Data records
....

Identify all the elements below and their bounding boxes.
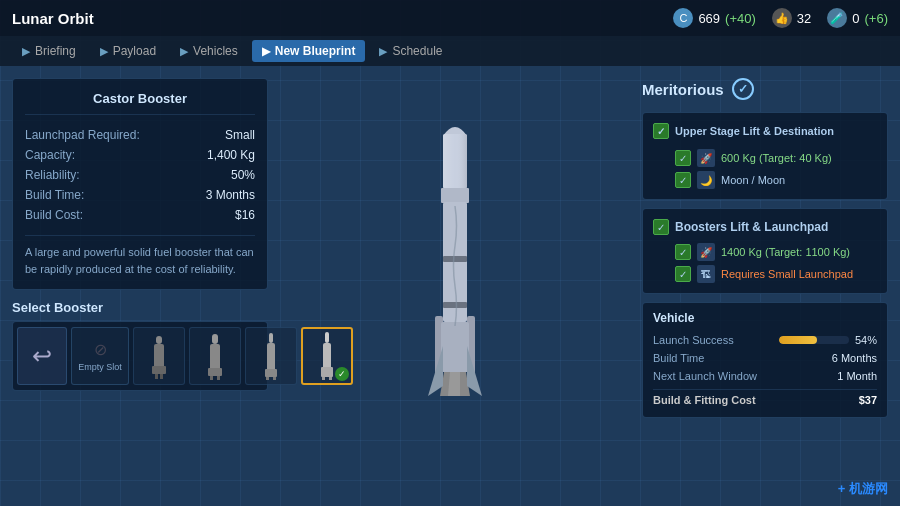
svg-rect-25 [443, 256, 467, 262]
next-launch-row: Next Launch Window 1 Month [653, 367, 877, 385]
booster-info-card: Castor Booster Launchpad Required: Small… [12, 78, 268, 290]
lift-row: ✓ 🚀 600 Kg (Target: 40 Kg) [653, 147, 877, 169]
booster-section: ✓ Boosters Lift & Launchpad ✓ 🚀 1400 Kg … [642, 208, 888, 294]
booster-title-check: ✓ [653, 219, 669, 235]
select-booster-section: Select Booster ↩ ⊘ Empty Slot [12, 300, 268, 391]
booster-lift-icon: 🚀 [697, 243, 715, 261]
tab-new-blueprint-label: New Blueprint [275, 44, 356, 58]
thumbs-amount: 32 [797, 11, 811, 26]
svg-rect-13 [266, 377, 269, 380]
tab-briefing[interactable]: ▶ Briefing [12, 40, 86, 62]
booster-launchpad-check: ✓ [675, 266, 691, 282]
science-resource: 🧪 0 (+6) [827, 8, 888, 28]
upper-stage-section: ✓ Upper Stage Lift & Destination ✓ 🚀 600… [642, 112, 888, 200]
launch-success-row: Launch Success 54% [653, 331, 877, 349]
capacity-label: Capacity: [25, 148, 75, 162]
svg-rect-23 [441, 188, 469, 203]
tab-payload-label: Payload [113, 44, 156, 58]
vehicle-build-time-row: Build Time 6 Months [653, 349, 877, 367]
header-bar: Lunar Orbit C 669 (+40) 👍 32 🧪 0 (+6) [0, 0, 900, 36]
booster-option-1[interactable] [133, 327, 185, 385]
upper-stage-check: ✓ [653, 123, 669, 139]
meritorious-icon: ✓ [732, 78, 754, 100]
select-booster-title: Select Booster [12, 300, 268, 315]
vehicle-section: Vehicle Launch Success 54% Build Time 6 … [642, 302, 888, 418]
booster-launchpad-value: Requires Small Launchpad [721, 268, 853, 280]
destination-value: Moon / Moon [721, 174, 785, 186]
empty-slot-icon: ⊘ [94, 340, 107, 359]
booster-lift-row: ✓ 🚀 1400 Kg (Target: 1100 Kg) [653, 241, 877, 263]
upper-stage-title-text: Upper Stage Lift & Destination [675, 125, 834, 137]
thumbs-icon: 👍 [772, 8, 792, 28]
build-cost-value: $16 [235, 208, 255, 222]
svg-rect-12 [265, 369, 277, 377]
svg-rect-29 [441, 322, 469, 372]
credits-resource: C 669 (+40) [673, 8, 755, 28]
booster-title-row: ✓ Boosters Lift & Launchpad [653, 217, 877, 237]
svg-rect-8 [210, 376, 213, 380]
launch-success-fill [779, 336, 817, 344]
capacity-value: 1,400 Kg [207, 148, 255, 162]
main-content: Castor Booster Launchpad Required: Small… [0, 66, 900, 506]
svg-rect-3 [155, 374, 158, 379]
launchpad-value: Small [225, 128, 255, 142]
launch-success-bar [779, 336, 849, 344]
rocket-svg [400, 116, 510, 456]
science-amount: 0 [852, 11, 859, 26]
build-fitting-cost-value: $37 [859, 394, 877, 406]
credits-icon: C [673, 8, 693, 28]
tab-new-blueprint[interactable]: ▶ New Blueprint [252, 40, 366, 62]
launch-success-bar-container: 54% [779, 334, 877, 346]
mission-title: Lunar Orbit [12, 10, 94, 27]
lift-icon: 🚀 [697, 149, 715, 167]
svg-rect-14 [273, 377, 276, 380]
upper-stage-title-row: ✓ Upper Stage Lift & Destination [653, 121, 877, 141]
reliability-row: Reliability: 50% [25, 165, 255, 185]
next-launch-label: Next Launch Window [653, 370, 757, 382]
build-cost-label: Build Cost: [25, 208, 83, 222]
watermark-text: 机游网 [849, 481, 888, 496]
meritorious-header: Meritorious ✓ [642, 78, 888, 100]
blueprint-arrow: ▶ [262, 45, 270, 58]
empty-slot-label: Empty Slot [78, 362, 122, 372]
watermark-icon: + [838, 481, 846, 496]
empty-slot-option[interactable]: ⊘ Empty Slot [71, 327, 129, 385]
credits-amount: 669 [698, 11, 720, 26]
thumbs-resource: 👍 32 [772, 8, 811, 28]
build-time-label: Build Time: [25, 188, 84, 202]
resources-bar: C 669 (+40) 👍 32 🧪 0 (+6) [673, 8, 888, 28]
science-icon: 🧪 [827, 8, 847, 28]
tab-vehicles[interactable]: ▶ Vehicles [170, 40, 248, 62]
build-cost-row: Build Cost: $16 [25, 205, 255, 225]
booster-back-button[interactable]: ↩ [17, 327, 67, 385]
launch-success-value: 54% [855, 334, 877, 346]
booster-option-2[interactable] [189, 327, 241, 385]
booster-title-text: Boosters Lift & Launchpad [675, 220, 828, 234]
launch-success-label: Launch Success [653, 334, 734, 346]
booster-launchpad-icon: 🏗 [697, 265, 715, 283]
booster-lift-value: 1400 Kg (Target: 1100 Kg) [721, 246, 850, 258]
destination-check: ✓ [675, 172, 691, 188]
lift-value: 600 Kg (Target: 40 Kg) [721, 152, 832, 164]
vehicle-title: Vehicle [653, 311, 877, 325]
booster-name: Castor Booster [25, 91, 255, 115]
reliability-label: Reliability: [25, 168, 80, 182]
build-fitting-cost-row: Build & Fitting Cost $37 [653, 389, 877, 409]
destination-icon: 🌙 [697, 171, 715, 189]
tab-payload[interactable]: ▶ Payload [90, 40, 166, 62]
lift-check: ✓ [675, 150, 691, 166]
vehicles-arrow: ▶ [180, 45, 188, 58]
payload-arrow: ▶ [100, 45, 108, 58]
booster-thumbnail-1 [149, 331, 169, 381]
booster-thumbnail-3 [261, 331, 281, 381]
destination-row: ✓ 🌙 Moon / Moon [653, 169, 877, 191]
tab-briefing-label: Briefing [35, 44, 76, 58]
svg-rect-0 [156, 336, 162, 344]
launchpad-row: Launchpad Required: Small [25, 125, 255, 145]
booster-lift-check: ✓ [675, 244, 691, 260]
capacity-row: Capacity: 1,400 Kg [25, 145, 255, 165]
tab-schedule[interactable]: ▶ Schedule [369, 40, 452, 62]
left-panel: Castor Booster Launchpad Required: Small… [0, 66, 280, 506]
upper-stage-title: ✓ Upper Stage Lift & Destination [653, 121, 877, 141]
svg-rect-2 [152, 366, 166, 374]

....

**WHAT THE TASK ASKS**
Locate the word "credits" in the data above. Copy every line carrying it.

**EXERCISE ANSWER**
credits-resource: C 669 (+40) [673, 8, 755, 28]
credits-icon: C [673, 8, 693, 28]
credits-amount: 669 [698, 11, 720, 26]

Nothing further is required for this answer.